Diese Einsicht hat auch ihre unmittelbare Folge für unser religiöses Leben. Dieses wird allein durch die heiligen Sakramente gnadenhafte Wirklichkeit. Das einzusehen ist entscheidend. Der katholische Glaube zeichnet sich durch einen Heilsrealismus aus, der letztlich atemberaubend ist.

Nach diesen vorbereitenden Gedanken können wir an die Ereignisse dieses Gründonnerstags herantreten. Der heutige Abend erinnert uns an eines der größten Ereignisse der Weltgeschichte: die Einsetzung des hl. Meßopfers und des Priestertums des Neuen Bundes. Der einzige wahre und ewige Hohepriester nach der Ordnung des Melchisedech feiert seine hl. Messe – ER feiert heute als Sakrament, was er erst morgen durchleben wird, denn in dieser hl. Messe nimmt ER das ganz Erlösungsopfer, all Sein Leiden und Sein Kreuz im Voraus auf sich. In dieses geheimnisvolle, sakramentale Opfer legt ER das ganze Heil der Welt – ER versiegelt es unter dem geheimnisvollen und gnadenwirksamen Zeichen dieses heiligen Sakramentes. Dabei vertraut ER dieses Geheimnis zuerst und vor allem den Priestern des Neuen Bundes an. Sie tragen fortan das Heil in ihren unwürdigen Priesterhänden, sie sind die Verwalter der Geheimnisse Gottes im Neuen Bund.

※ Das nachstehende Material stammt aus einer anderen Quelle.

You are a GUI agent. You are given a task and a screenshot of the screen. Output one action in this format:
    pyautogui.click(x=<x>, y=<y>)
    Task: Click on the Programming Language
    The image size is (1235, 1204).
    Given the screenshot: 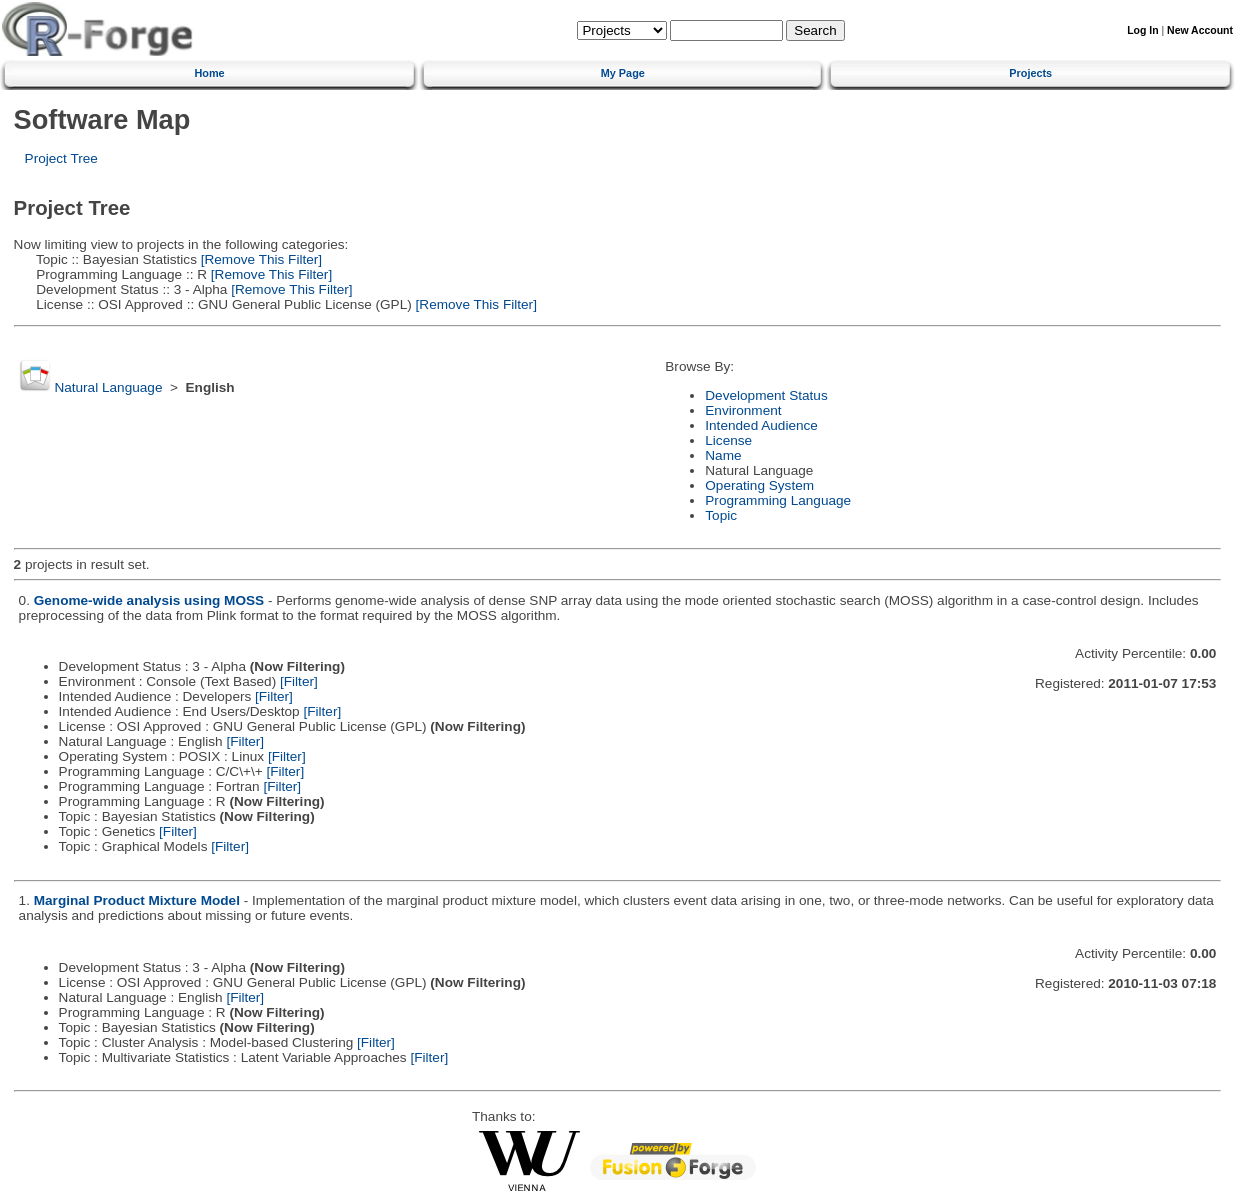 What is the action you would take?
    pyautogui.click(x=778, y=500)
     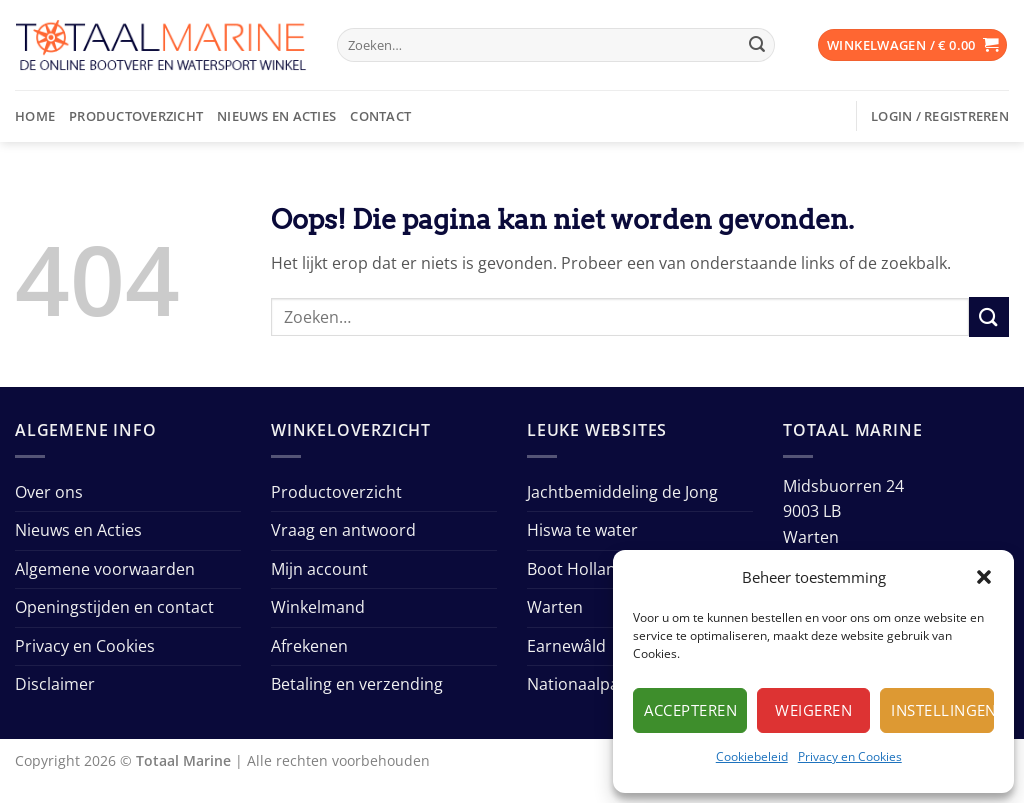  What do you see at coordinates (136, 116) in the screenshot?
I see `Productoverzicht` at bounding box center [136, 116].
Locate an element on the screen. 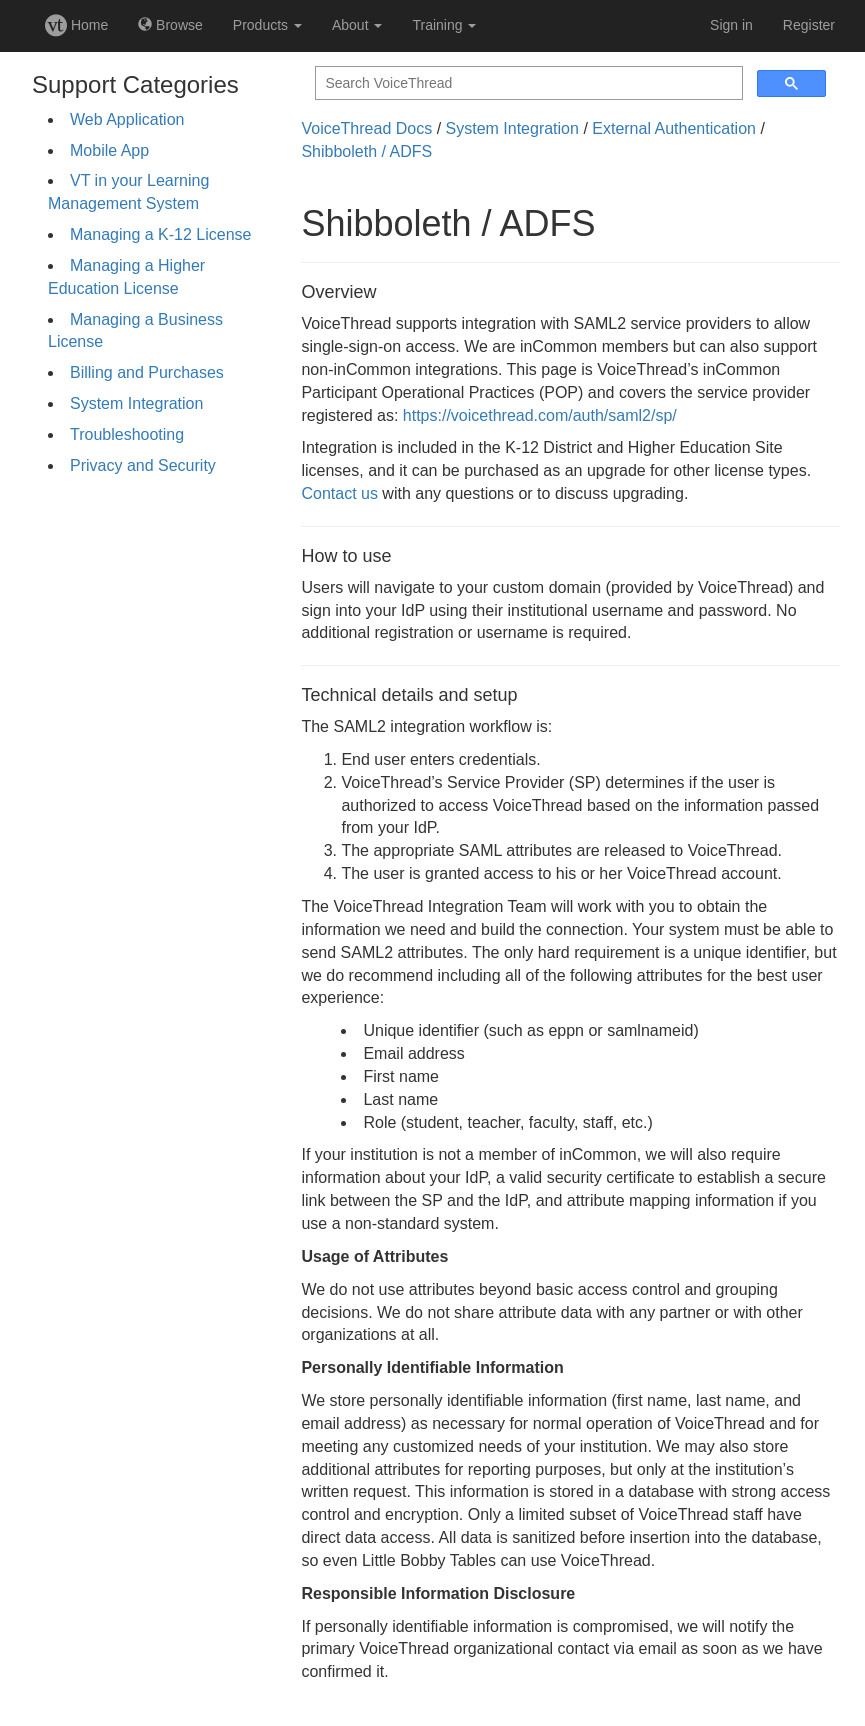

Es hat Gott im Laufe der Jahrhunderte gefallen, viele heilige Priester zu erwecken. Priester, die vollkommen aus dem Geheimnis des hl. Meßopfers lebten, weil ihr Glaube tief und lebendig genug war. Es ist etwas zutiefst Ergreifendes, deren Beispiele zu betrachten und sich vom Glauben und der Liebesglut dieser Priester nach dem Herzen Jesu entzünden zu lassen. Werfen wir darum an diesem Abend der Einsetzung des hl. Meßopfers einen Blick auf das Leben der Heiligen.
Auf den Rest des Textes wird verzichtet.